(Data records)
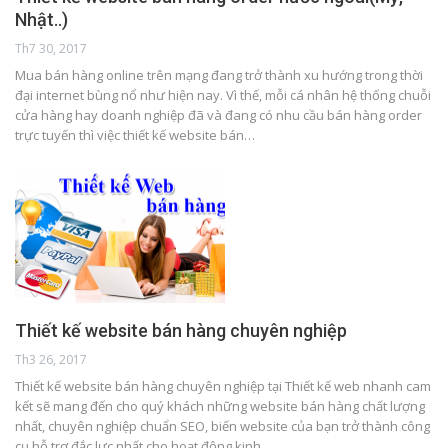
Nhật..)
Th7 30, 2017
Mua bán hàng online trên mạng đang trở thành xu hướng trong thời
đại internet bùng nổ như hiện nay. Vì thế, mỗi cá nhân hệ thống chuỗi
cửa hàng hay doanh nghiệp đã và đang có nhu cầu bán hàng order
trực tuyến thì việc thiết kế website bán…
Thiết kế website bán hàng chuyên nghiệp
Th3 26, 2017
Thiết kế website bán hàng chuyên nghiệp tại Thiết kế web nhanh cam
kết sẽ mang đến cho quý khách những website bán hàng chất lượng
nhất, chuyên nghiệp chuẩn SEO, biến website của bạn trở thành công
cụ hỗ trợ đắc lực nhất cho hoạt động kinh…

> **Work task**
All lines from the start of the entries through the one with "Th3 26, 2017" are to be output exactly; omit the pictures.

> **Task response**
Nhật..)
Th7 30, 2017
Mua bán hàng online trên mạng đang trở thành xu hướng trong thời
đại internet bùng nổ như hiện nay. Vì thế, mỗi cá nhân hệ thống chuỗi
cửa hàng hay doanh nghiệp đã và đang có nhu cầu bán hàng order
trực tuyến thì việc thiết kế website bán…
Thiết kế website bán hàng chuyên nghiệp
Th3 26, 2017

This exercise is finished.